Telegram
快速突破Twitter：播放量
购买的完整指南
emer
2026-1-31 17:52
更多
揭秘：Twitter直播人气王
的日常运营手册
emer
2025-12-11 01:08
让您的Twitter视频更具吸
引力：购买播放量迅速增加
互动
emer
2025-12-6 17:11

▸ Aim of the exercise
Restate each record above word for word.

▸ Task answer
Telegram
快速突破Twitter：播放量
购买的完整指南
emer
2026-1-31 17:52
更多
揭秘：Twitter直播人气王
的日常运营手册
emer
2025-12-11 01:08
让您的Twitter视频更具吸
引力：购买播放量迅速增加
互动
emer
2025-12-6 17:11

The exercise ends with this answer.